View source: R/betafunctions.R
Beta.4p.fit | R Documentation |
An implementation of the method of moments estimation of four-parameter Beta distribution parameters presented by Hanson (1991). Given a vector of values, calculates the shape- and location parameters required to produce a four-parameter Beta distribution with the same mean, variance, skewness and kurtosis (i.e., the first four moments) as the observed-score distribution.
Beta.4p.fit(
scores,
mean = NULL,
variance = NULL,
skewness = NULL,
kurtosis = NULL
)
scores |
A vector of values to which the four-parameter Beta distribution is to be fitted. |
mean |
If scores are not supplied: specification of the mean for the target four-parameter Beta distribution. |
variance |
If scores are not supplied: specification of the variance for the target four-parameter Beta distribution. |
skewness |
If scores are not supplied: specification of the skewness for the target four-parameter Beta distribution. |
kurtosis |
If scores are not supplied: specification of the kurtosis for the target four-parameter Beta distribution. |
A list of parameter-values required to produce a four-parameter Beta distribution with the same first four moments as the observed distribution.

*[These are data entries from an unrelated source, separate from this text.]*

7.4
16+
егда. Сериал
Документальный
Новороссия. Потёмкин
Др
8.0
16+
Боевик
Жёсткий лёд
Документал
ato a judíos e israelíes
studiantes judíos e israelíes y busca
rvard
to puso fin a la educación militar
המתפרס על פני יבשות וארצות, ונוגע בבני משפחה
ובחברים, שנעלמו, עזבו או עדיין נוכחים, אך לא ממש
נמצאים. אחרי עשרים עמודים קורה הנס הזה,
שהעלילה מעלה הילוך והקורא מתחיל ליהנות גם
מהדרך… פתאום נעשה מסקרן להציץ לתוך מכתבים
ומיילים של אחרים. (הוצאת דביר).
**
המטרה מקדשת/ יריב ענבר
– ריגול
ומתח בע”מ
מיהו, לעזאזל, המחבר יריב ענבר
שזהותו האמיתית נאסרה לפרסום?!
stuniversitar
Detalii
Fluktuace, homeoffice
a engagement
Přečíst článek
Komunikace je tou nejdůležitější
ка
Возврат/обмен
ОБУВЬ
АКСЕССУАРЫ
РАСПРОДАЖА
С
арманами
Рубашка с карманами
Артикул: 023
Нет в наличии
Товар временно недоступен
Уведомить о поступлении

Hanson, Bradley A. (1991). Method of Moments Estimates for the Four-Parameter Beta Compound Binomial Model and the Calculation of Classification Consistency Indexes.American College Testing Research Report Series.
Lord, Frederic M. (1965). A Strong True-Score Theory, With Applications. Psychometrika, 30(3).

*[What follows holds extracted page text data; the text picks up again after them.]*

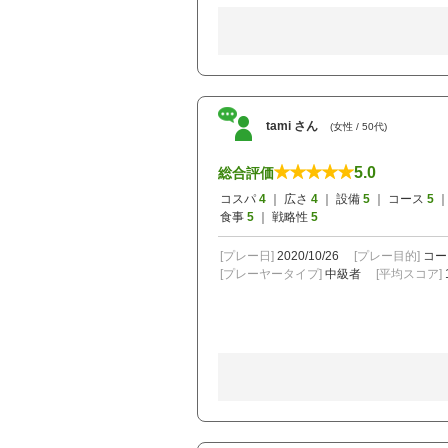
tami さん
(女性 / 50代)
5.0
総合評価
コスパ
4
｜ 広さ
4
｜ 設備
5
｜ コース
5
｜
食事
5
｜ 戦略性
5
[プレー日]
2020/10/26
[プレー目的]
コー
[プレーヤータイプ]
中級者
[平均スコア]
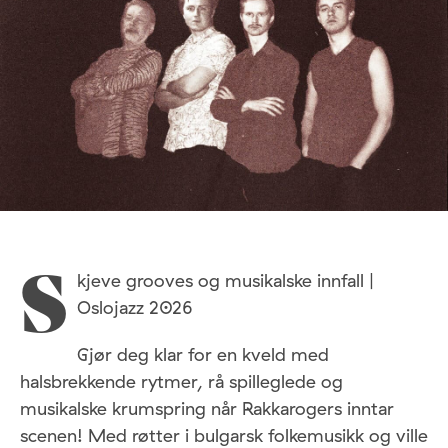
kjeve grooves og musikalske innfall |
S
Oslojazz 2026
Gjør deg klar for en kveld med
halsbrekkende rytmer, rå spilleglede og
musikalske krumspring når Rakkarogers inntar
scenen! Med røtter i bulgarsk folkemusikk og ville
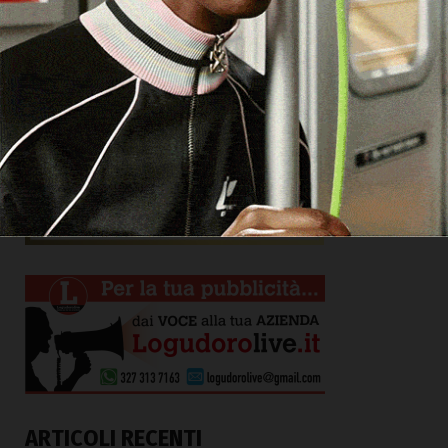
ARTICOLI RECENTI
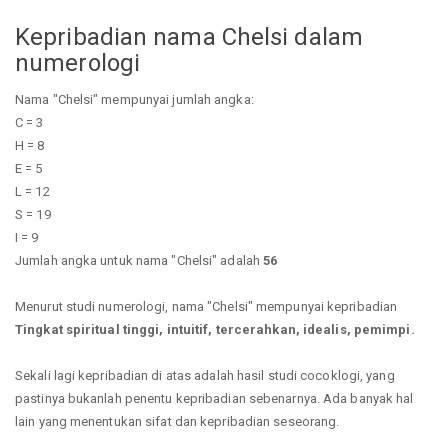
Kepribadian nama Chelsi dalam
numerologi
Nama "Chelsi" mempunyai jumlah angka:
C = 3
H = 8
E = 5
L = 12
S = 19
I = 9
Jumlah angka untuk nama "Chelsi" adalah
56
Menurut studi numerologi, nama "Chelsi" mempunyai kepribadian
Tingkat spiritual tinggi, intuitif, tercerahkan, idealis, pemimpi.
Sekali lagi kepribadian di atas adalah hasil studi cocoklogi, yang
pastinya bukanlah penentu kepribadian sebenarnya. Ada banyak hal
lain yang menentukan sifat dan kepribadian seseorang.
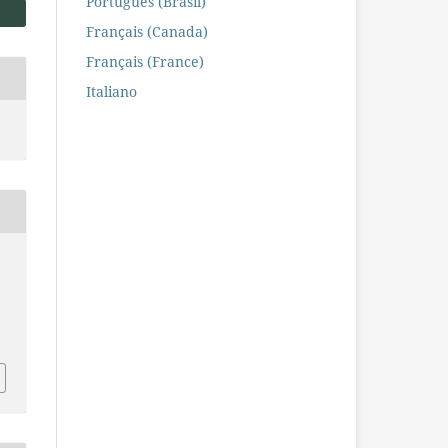
Português (Brasil)
Français (Canada)
Français (France)
Italiano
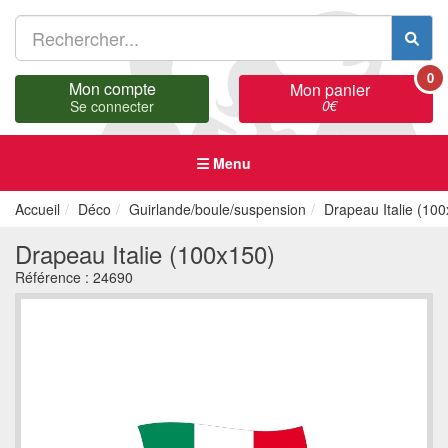
0
Mon compte
Mon panier
0
€
Se connecter
Menu
Accueil
Déco
Guirlande/boule/suspension
Drapeau Italie (10
Drapeau Italie (100x150)
Référence :
24690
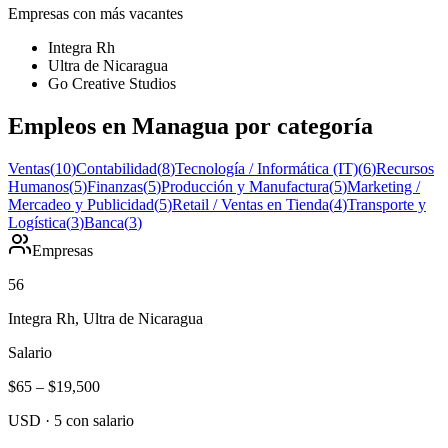
Empresas con más vacantes
Integra Rh
Ultra de Nicaragua
Go Creative Studios
Empleos en Managua por categoría
Ventas
(
10
)
Contabilidad
(
8
)
Tecnología / Informática (IT)
(
6
)
Recursos
Humanos
(
5
)
Finanzas
(
5
)
Producción y Manufactura
(
5
)
Marketing /
Mercadeo y Publicidad
(
5
)
Retail / Ventas en Tienda
(
4
)
Transporte y
Logística
(
3
)
Banca
(
3
)
Empresas
56
Integra Rh, Ultra de Nicaragua
Salario
$65
–
$19,500
USD
·
5
con salario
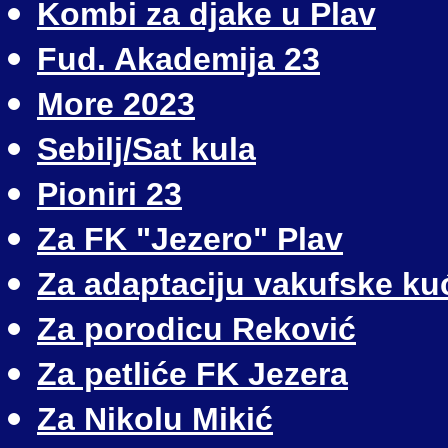
Kombi za djake u Plav
Fud. Akademija 23
More 2023
Sebilj/Sat kula
Pioniri 23
Za FK "Jezero" Plav
Za adaptaciju vakufske ku
Za porodicu Reković
Za petliće FK Jezera
Za Nikolu Mikić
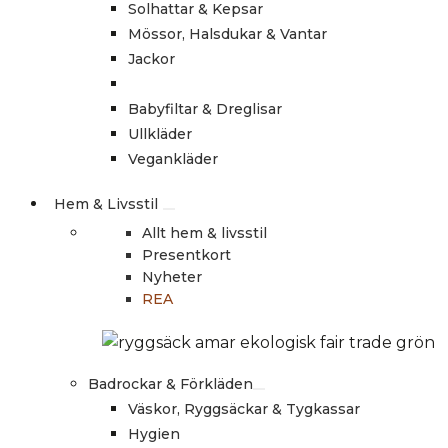
Solhattar & Kepsar
Mössor, Halsdukar & Vantar
Jackor
Babyfiltar & Dreglisar
Ullkläder
Vegankläder
Hem & Livsstil
Allt hem & livsstil
Presentkort
Nyheter
REA
Badrockar & Förkläden
Väskor, Ryggsäckar & Tygkassar
Hygien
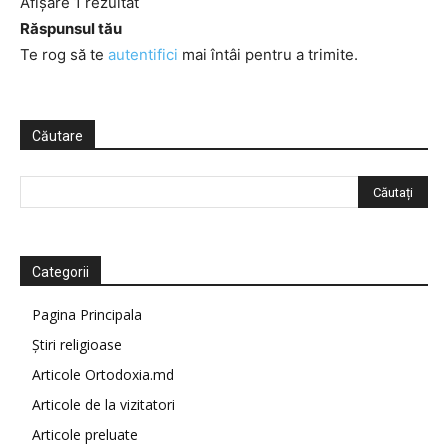
Afișare 1 rezultat
Răspunsul tău
Te rog să te
autentifici
mai întâi pentru a trimite.
Căutare
Categorii
Pagina Principala
Știri religioase
Articole Ortodoxia.md
Articole de la vizitatori
Articole preluate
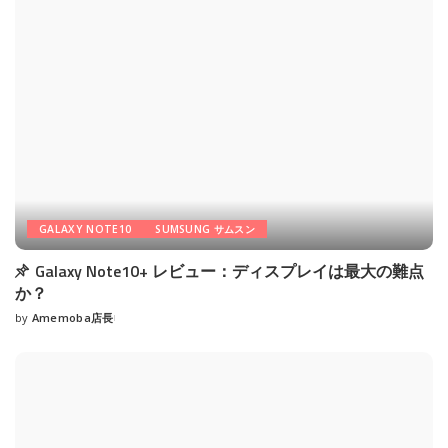
GALAXY NOTE10
SUMSUNG サムスン
Galaxy Note10+ レビュー：ディスプレイは最大の難点
か？
by
Amemoba店長
Posted
by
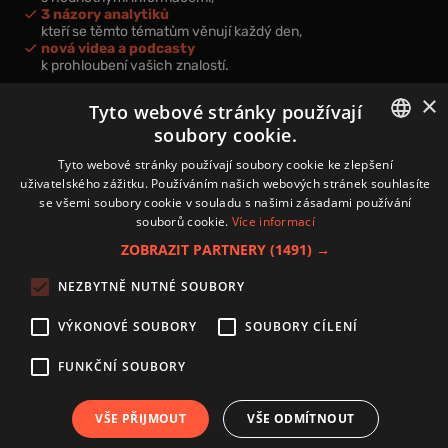
3 názory analytiků
kteří se těmto tématům věnují každý den,
nová videa a podcasty
k prohloubení vašich znalostí.
×
Tyto webové stránky používají
soubory cookie.
CZECH
Tyto webové stránky používají soubory cookie ke zlepšení
Přihlášením k newsletteru vyjadřujete svůj souhlas s
podmínkami
zpracování osobních údajů
.
uživatelského zážitku. Používáním našich webových stránek souhlasíte
CZ
se všemi soubory cookie v souladu s našimi zásadami používání
souborů cookie.
Více informací
Kontakt
Zásady používání souborů cookies
ZOBRAZIT PARTNERY
(1491) →
Zpracování osobních údajů
NEZBYTNĚ NUTNÉ SOUBORY
Autoři
Nastavení cookies
VÝKONOVÉ SOUBORY
SOUBORY CÍLENÍ
FUNKČNÍ SOUBORY
Copyright 2024 © Investice.cz. Všechna práva vyhrazena.
VŠE PŘIJMOUT
VŠE ODMÍTNOUT
Publikování nebo další šíření obsahu serveru www.investice.cz není možné bez
souhlasu provozovatele portálu.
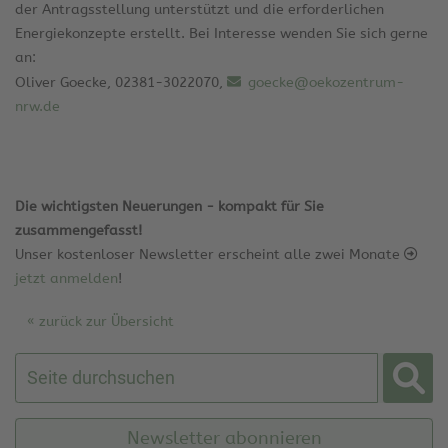
der Antragsstellung unterstützt und die erforderlichen
Energiekonzepte erstellt. Bei Interesse wenden Sie sich gerne
an:
Oliver Goecke, 02381-3022070,
goecke@oekozentrum-
nrw.de
Die wichtigsten Neuerungen - kompakt für Sie
zusammengefasst!
Unser kostenloser Newsletter erscheint alle zwei Monate
jetzt anmelden
!
« zurück zur Übersicht
Newsletter abonnieren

# Generate some fictional data. Say, 100 individuals take a test with a
# maximum score of 100 and a minimum score of 0.
set.seed(1234)
testdata <- rbinom(100, 100, rBeta.4P(100, 0.25, 0.75, 5, 3))
hist(testdata, xlim = c(0, 100), freq = FALSE)
# To fit and retrieve the parameters for a four-parameter Beta distribution
# to the observed-score distribution using Beta.4p.fit():
(params.4p <- Beta.4p.fit(testdata))
curve(dBeta.4P(x, params.4p$l, params.4p$u, params.4p$alpha, params.4p$beta), add = TRUE)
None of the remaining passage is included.